Sunday, March 21, 2010

Peter Cappelli on executive compensation

I did a book review on a Cappelli's "Talent On Demand" that got published last year in an HR journal (thanks, Timmy G. for the opportunity, there!). Ever since starting work on that I've tuned in more to Cappelli's comments and frequent contributions to discourse in the HR world.

Invariably, I find his comments of great interest, even if, in some rare instances I might disagree with him.

One area where my thoughts clearly align with his is the topic of executive compensation (Cappelli comments on executive compensation: HR Executive Online). I've had the opportunity to inspect, with varying degrees of detail, compensation practices in the academic world, in the military, and in corporate environments. Each of them has their interesting points.

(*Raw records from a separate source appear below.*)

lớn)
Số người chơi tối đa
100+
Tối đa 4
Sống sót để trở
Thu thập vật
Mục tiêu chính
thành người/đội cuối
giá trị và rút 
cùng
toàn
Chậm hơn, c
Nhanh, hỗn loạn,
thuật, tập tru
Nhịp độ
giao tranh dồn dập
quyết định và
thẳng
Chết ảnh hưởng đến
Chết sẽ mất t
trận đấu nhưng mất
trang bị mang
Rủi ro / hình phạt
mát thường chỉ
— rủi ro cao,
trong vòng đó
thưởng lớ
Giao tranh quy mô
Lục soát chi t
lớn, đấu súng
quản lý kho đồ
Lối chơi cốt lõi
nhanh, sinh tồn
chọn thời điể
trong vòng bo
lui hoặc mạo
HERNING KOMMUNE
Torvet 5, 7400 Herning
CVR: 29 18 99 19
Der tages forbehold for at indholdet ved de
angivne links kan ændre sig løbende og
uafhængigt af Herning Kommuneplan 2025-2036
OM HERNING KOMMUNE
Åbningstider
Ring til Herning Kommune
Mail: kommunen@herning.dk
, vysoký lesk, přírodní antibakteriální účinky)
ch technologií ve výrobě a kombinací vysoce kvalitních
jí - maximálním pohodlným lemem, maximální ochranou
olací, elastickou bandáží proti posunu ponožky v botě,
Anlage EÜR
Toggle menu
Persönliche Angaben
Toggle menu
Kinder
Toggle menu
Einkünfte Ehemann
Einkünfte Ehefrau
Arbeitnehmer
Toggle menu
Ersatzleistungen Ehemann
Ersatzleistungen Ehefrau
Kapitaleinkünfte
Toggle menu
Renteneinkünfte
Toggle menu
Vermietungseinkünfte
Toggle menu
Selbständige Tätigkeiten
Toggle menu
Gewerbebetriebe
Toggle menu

I had a discussion with a colleague who has worked quite a bit in the compensation world, and her comments also aligned with some of Cappelli's words. What she noted was that when times get tough, executives she worked with were more than willing to allocate that pain in a fairly self-serving way (observations on a company with which I am unaffiliated).  They shed crocodile tears about having to lay off employees and passing their work on to other employees who were already feeling overworked on one side, while accepting increasing bonuses and base pay raises on the other. When she pointed out to them that they could avoid the layoffs by reducing their payouts- not drastically, not putting wealthy lifestyles at risk, but being willing to defer some of their larger gains to preserve those jobs, it fell on deaf ears.  Her comments remind me of the satire at, perhaps the Achievement poster.